◆ Work instruction
Below are the records; collect from them each line containing the string "Calories".

Start of Block

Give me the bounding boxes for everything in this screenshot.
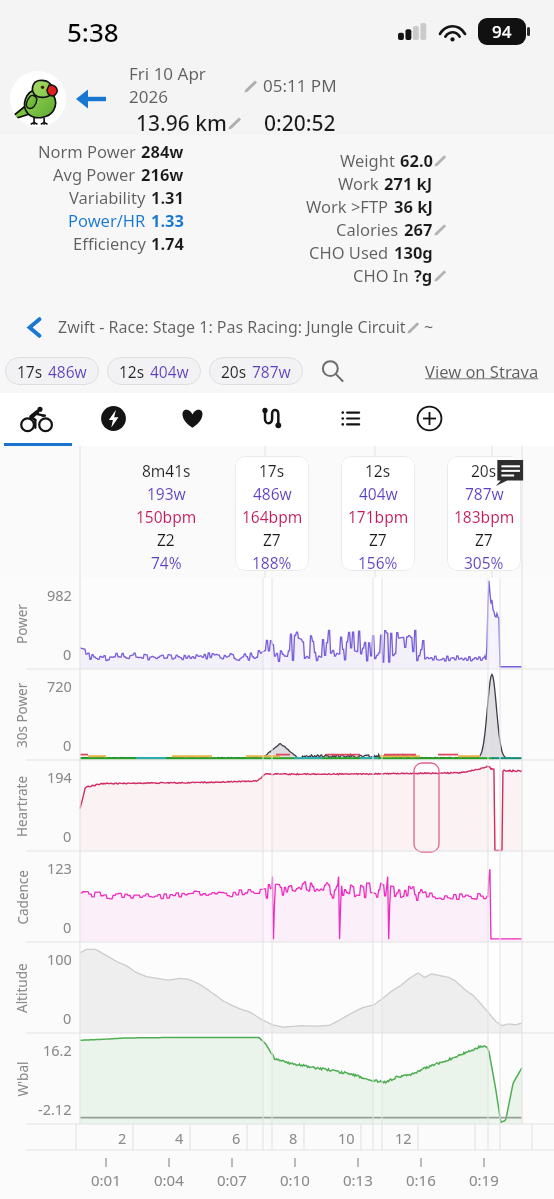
staticText: Variability — [69, 186, 146, 208]
staticText: 94 — [492, 20, 512, 43]
staticText: 0:10 — [280, 1170, 310, 1190]
button[interactable]: Comments — [495, 459, 524, 486]
button[interactable]: Power/HR — [0, 208, 198, 231]
button[interactable]: 8m41s — [129, 456, 203, 571]
button[interactable]: Work >FTP — [197, 194, 447, 217]
button[interactable]: Laps — [311, 393, 390, 443]
button[interactable]: 12s — [341, 456, 415, 571]
staticText: Z2 — [157, 529, 175, 550]
staticText: 0:16 — [406, 1170, 436, 1190]
staticText: 188% — [252, 552, 292, 571]
button[interactable]: Profile — [10, 71, 66, 127]
staticText: Power — [13, 604, 31, 644]
staticText: 183bpm — [454, 506, 515, 527]
button[interactable]: Power — [74, 393, 153, 443]
staticText: 123 — [47, 858, 72, 878]
staticText: Power/HR — [68, 209, 146, 231]
button[interactable]: Heart rate — [153, 393, 232, 443]
staticText: 10 — [338, 1128, 355, 1148]
staticText: -2.12 — [38, 1099, 72, 1119]
button[interactable]: CHO In — [197, 263, 447, 286]
staticText: Z7 — [369, 529, 387, 550]
staticText: 156% — [358, 552, 398, 571]
staticText: 05:11 PM — [263, 74, 337, 97]
staticText: 305% — [464, 552, 504, 571]
button[interactable]: Weight — [197, 148, 447, 171]
staticText: 0:04 — [154, 1170, 184, 1190]
staticText: 404w — [359, 483, 398, 504]
staticText: Weight — [340, 149, 395, 171]
staticText: Cadence — [14, 870, 32, 924]
button[interactable]: Avg Power — [0, 162, 198, 185]
staticText: Avg Power — [53, 163, 136, 185]
staticText: Calories — [336, 218, 399, 240]
button[interactable]: 20s — [209, 357, 303, 385]
staticText: 0:19 — [469, 1170, 499, 1190]
button[interactable]: Add — [390, 393, 469, 443]
staticText: ?g — [414, 264, 433, 286]
staticText: 787w — [465, 483, 504, 504]
staticText: Altitude — [13, 963, 31, 1013]
button[interactable]: View on Strava — [425, 360, 554, 382]
staticText: CHO Used — [309, 241, 389, 263]
staticText: 20s — [221, 361, 247, 382]
button[interactable]: 17s — [5, 357, 99, 385]
button[interactable]: Back — [76, 77, 124, 121]
staticText: 4 — [175, 1128, 184, 1148]
staticText: ~ — [424, 316, 434, 338]
staticText: Efficiency — [73, 232, 146, 254]
button[interactable]: Norm Power — [0, 139, 198, 162]
button[interactable]: Variability — [0, 185, 198, 208]
staticText: Z7 — [263, 529, 281, 550]
button[interactable]: CHO Used — [197, 240, 447, 263]
staticText: 193w — [147, 483, 186, 504]
button[interactable]: Efficiency — [0, 231, 198, 254]
staticText: 284w — [141, 140, 184, 162]
staticText: 0 — [63, 917, 72, 937]
staticText: 62.0 — [400, 149, 433, 171]
button[interactable]: 20s — [447, 456, 521, 571]
staticText: 16.2 — [43, 1040, 72, 1060]
staticText: 1.33 — [151, 209, 184, 231]
button[interactable]: Work — [197, 171, 447, 194]
staticText: 1.74 — [151, 232, 184, 254]
staticText: Heartrate — [13, 775, 31, 837]
staticText: 6 — [232, 1128, 241, 1148]
staticText: 0:20:52 — [264, 109, 336, 135]
staticText: CHO In — [353, 264, 409, 286]
staticText: 36 kJ — [394, 195, 433, 217]
staticText: 12 — [395, 1128, 412, 1148]
button[interactable]: Calories — [197, 217, 447, 240]
staticText: 216w — [141, 163, 184, 185]
staticText: 1.31 — [151, 186, 184, 208]
staticText: 74% — [151, 552, 182, 571]
staticText: 720 — [47, 676, 72, 696]
button[interactable]: 17s — [235, 456, 309, 571]
staticText: W'bal — [14, 1062, 32, 1096]
staticText: 8m41s — [142, 460, 191, 481]
staticText: 982 — [47, 585, 72, 605]
staticText: 30s Power — [13, 682, 31, 748]
staticText: 8 — [289, 1128, 298, 1148]
button[interactable]: Zwift - Race: Stage 1: Pas Racing: Jungl… — [0, 305, 554, 349]
staticText: 0:13 — [343, 1170, 373, 1190]
button[interactable]: 12s — [107, 357, 201, 385]
staticText: 0:07 — [217, 1170, 247, 1190]
staticText: Norm Power — [38, 140, 136, 162]
button[interactable]: Cycling — [0, 393, 74, 443]
staticText: 271 kJ — [384, 172, 433, 194]
staticText: Work >FTP — [306, 195, 389, 217]
staticText: 164bpm — [242, 506, 303, 527]
staticText: 17s — [17, 361, 43, 382]
button[interactable]: Search — [314, 353, 350, 389]
staticText: 17s — [259, 460, 285, 481]
staticText: 0 — [63, 826, 72, 846]
staticText: 5:38 — [67, 14, 119, 49]
staticText: 0 — [63, 1008, 72, 1028]
staticText: 12s — [119, 361, 145, 382]
staticText: 20s — [471, 460, 497, 481]
staticText: 150bpm — [136, 506, 197, 527]
button[interactable]: Route — [232, 393, 311, 443]
staticText: 13.96 km — [136, 109, 227, 135]
staticText: 2 — [118, 1128, 127, 1148]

End of Block

◆ Solution for this problem
staticText: Calories — [336, 218, 399, 240]
button[interactable]: Calories — [197, 217, 447, 240]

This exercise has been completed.